▸ Dataset entries
____________________
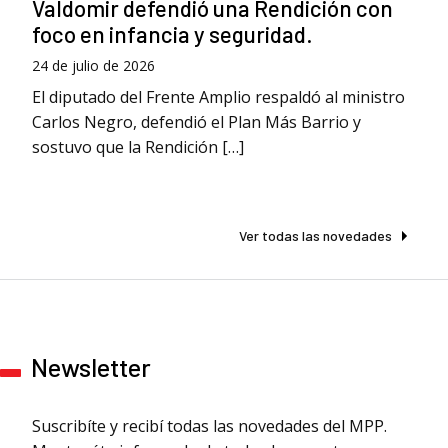
Valdomir defendió una Rendición con
foco en infancia y seguridad.
24 de julio de 2026
El diputado del Frente Amplio respaldó al ministro
Carlos Negro, defendió el Plan Más Barrio y
sostuvo que la Rendición […]
Ver todas las novedades
Newsletter
Suscribíte y recibí todas las novedades del MPP.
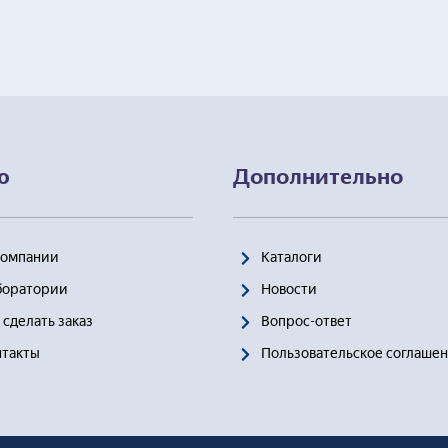
ю
Дополнительно
Компании
Каталоги
боратории
Новости
 сделать заказ
Вопрос-ответ
нтакты
Пользовательское соглаше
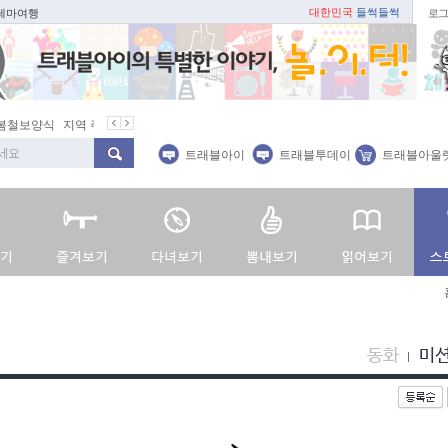
대한민국
들썩들썩
 테마여행
로그
봄철보양식
지역 주재기자
쇼 미 더 트래블아이
봄꽃
벚꽃명소
트래블아이
트래블투데이
트래블아울
동화
미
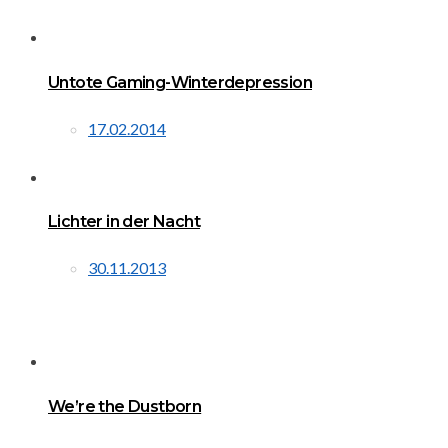
Untote Gaming-Winterdepression
17.02.2014
Lichter in der Nacht
30.11.2013
We’re the Dustborn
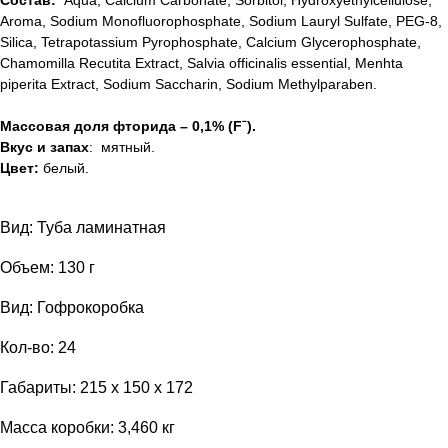
Состав:
Aqua, Calcium Carbonate, Sorbitol, Hydroxyethylcellulose,
Aroma, Sodium Monofluorophosphate, Sodium Lauryl Sulfate, PEG-8,
Silica, Tetrapotassium Pyrophosphate, Calcium Glycerophosphate,
Chamomilla Recutita Extract, Salvia officinalis essential, Menhta
piperita Extract, Sodium Saccharin, Sodium Methylparaben.
Массовая доля фторида – 0,1% (Fˉ).
Вкус и запах
: мятный.
Цвет:
белый.
Вид: Туба ламинатная
Объем: 130 г
Вид: Гофрокоробка
Кол-во: 24
Габариты: 215 x 150 x 172
Масса коробки: 3,460 кг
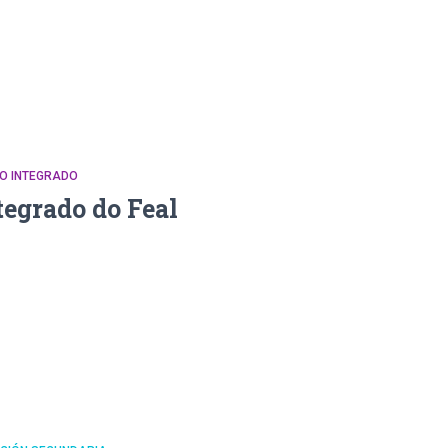
CO INTEGRADO
tegrado do Feal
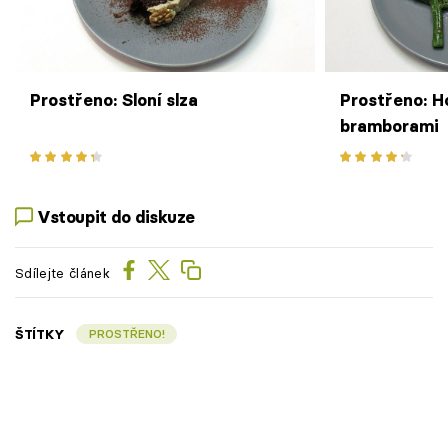
Prostřeno: Sloní slza
Prostřeno: H
bramborami
Vstoupit do diskuze
Sdílejte článek
ŠTÍTKY
PROSTŘENO!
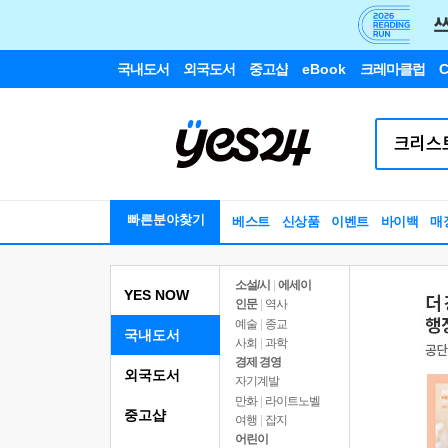
국내도서
외국도서
중고샵
eBook
크레마클럽
C
빠른분야찾기
베스트
신상품
이벤트
바이백
매
소설/시
|
에세이
YES NOW
인문
|
역사
예술
|
종교
국내도서
사회
|
과학
경제 경영
외국도서
자기계발
만화
|
라이트노벨
중고샵
여행
|
잡지
어린이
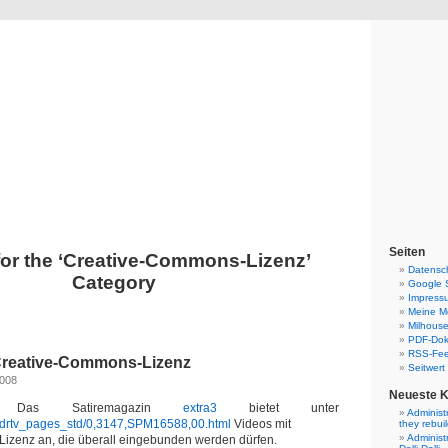
Blog
Denis Müller – Netzfunde
Seiten
for the ‘Creative-Commons-Lizenz’
Datensc
Category
Google 
Impress
Meine Mo
Milhouse
PDF-Do
RSS-Fe
Creative-Commons-Lizenz
Seitwert
2008
Neueste 
: Das Satiremagazin
extra3
bietet unter
Administ
/ndrtv_pages_std/0,3147,SPM16588,00.html
Videos mit
they rebui
Administ
izenz an, die überall eingebunden werden dürfen.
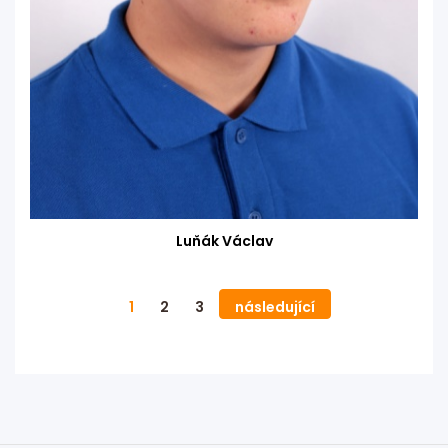
Luňák Václav
1
2
3
následující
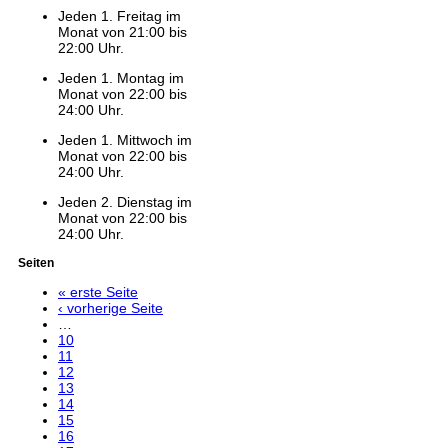
Jeden 1. Freitag im
Monat von 21:00 bis
22:00 Uhr.
Jeden 1. Montag im
Monat von 22:00 bis
24:00 Uhr.
Jeden 1. Mittwoch im
Monat von 22:00 bis
24:00 Uhr.
Jeden 2. Dienstag im
Monat von 22:00 bis
24:00 Uhr.
Seiten
« erste Seite
‹ vorherige Seite
…
10
11
12
13
14
15
16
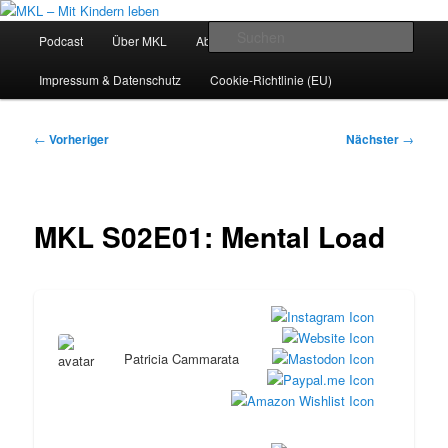
Zum
Der Eltern-Podcast mit Patricia Cammarata und Caspar Clemens Mierau
primären
Hauptmenü
Such
Podcast
Über MKL
Abonnieren
Archiv
Kontakt
Inhalt
springen
MKL – Mit Kindern leben
Impressum & Datenschutz
Cookie-Richtlinie (EU)
Beitragsnavigation
←
Vorheriger
Nächster
→
MKL S02E01: Mental Load
Patricia Cammarata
____________________
▸ What is being asked
When you repeat the data, keep every line exact and drop the images.

▸ Exercise output
Valdomir defendió una Rendición con
foco en infancia y seguridad.
24 de julio de 2026
El diputado del Frente Amplio respaldó al ministro
Carlos Negro, defendió el Plan Más Barrio y
sostuvo que la Rendición […]
Ver todas las novedades
Newsletter
Suscribíte y recibí todas las novedades del MPP.
ю
Дополнительно
Компании
Каталоги
боратории
Новости
 сделать заказ
Вопрос-ответ
нтакты
Пользовательское соглаше
대한민국
들썩들썩
 테마여행
로그
봄철보양식
지역 주재기자
쇼 미 더 트래블아이
봄꽃
벚꽃명소
트래블아이
트래블투데이
트래블아울
동화
미
Untote Gaming-Winterdepression
17.02.2014
Lichter in der Nacht
30.11.2013
We’re the Dustborn
Состав:
Aqua, Calcium Carbonate, Sorbitol, Hydroxyethylcellulose,
Aroma, Sodium Monofluorophosphate, Sodium Lauryl Sulfate, PEG-8,
Silica, Tetrapotassium Pyrophosphate, Calcium Glycerophosphate,
Chamomilla Recutita Extract, Salvia officinalis essential, Menhta
piperita Extract, Sodium Saccharin, Sodium Methylparaben.
Массовая доля фторида – 0,1% (Fˉ).
Вкус и запах
: мятный.
Цвет:
белый.
Вид: Туба ламинатная
Объем: 130 г
Вид: Гофрокоробка
Кол-во: 24
Габариты: 215 x 150 x 172
Масса коробки: 3,460 кг
CO INTEGRADO
tegrado do Feal
Prostřeno: Sloní slza
Prostřeno: H
bramborami
Vstoupit do diskuze
Sdílejte článek
ŠTÍTKY
PROSTŘENO!
국내도서
외국도서
중고샵
eBook
크레마클럽
C
빠른분야찾기
베스트
신상품
이벤트
바이백
매
소설/시
|
에세이
YES NOW
인문
|
역사
예술
|
종교
국내도서
사회
|
과학
경제 경영
외국도서
자기계발
만화
|
라이트노벨
중고샵
여행
|
잡지
어린이
Blog
Denis Müller – Netzfunde
Seiten
for the ‘Creative-Commons-Lizenz’
Datensc
Category
Google 
Impress
Meine Mo
Milhouse
PDF-Do
RSS-Fe
Creative-Commons-Lizenz
Seitwert
2008
Neueste 
: Das Satiremagazin
extra3
bietet unter
Administ
/ndrtv_pages_std/0,3147,SPM16588,00.html
Videos mit
they rebui
Administ
izenz an, die überall eingebunden werden dürfen.
Luňák Václav
1
2
3
následující
Jeden 1. Freitag im
Monat von 21:00 bis
22:00 Uhr.
Jeden 1. Montag im
Monat von 22:00 bis
24:00 Uhr.
Jeden 1. Mittwoch im
Monat von 22:00 bis
24:00 Uhr.
Jeden 2. Dienstag im
Monat von 22:00 bis
24:00 Uhr.
Seiten
« erste Seite
‹ vorherige Seite
…
10
11
12
13
14
15
16
Zum
Der Eltern-Podcast mit Patricia Cammarata und Caspar Clemens Mierau
primären
Hauptmenü
Such
Podcast
Über MKL
Abonnieren
Archiv
Kontakt
Inhalt
springen
MKL – Mit Kindern leben
Impressum & Datenschutz
Cookie-Richtlinie (EU)
Beitragsnavigation
←
Vorheriger
Nächster
→
MKL S02E01: Mental Load
Patricia Cammarata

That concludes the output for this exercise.